ACTIVITY
Reproduce the records below exactly as they appear, omitting any pictures they contain.

[Extracted page text data]

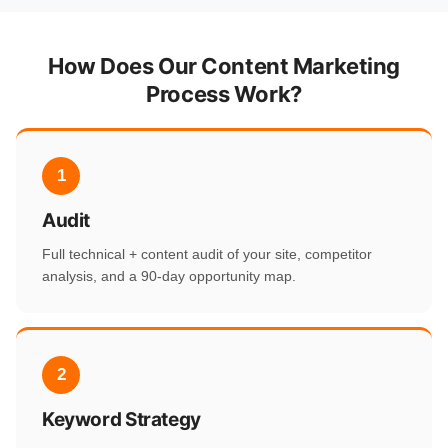
How Does Our Content Marketing
Process Work?
1
Audit
Full technical + content audit of your site, competitor
analysis, and a 90-day opportunity map.
2
Keyword Strategy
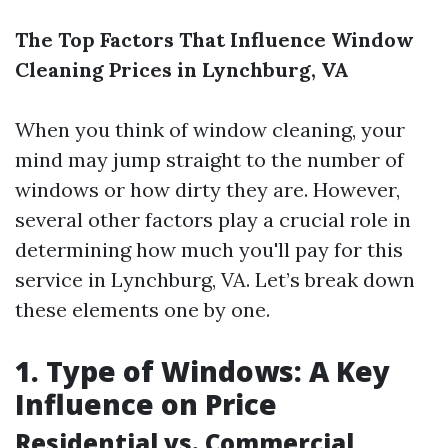
The Top Factors That Influence Window
Cleaning Prices in Lynchburg, VA
When you think of window cleaning, your
mind may jump straight to the number of
windows or how dirty they are. However,
several other factors play a crucial role in
determining how much you'll pay for this
service in Lynchburg, VA. Let’s break down
these elements one by one.
1. Type of Windows: A Key
Influence on Price
Residential vs. Commercial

SOLUTION TO THE PROBLEM
How Does Our Content Marketing
Process Work?
1
Audit
Full technical + content audit of your site, competitor
analysis, and a 90-day opportunity map.
2
Keyword Strategy
The Top Factors That Influence Window
Cleaning Prices in Lynchburg, VA
When you think of window cleaning, your
mind may jump straight to the number of
windows or how dirty they are. However,
several other factors play a crucial role in
determining how much you'll pay for this
service in Lynchburg, VA. Let’s break down
these elements one by one.
1. Type of Windows: A Key
Influence on Price
Residential vs. Commercial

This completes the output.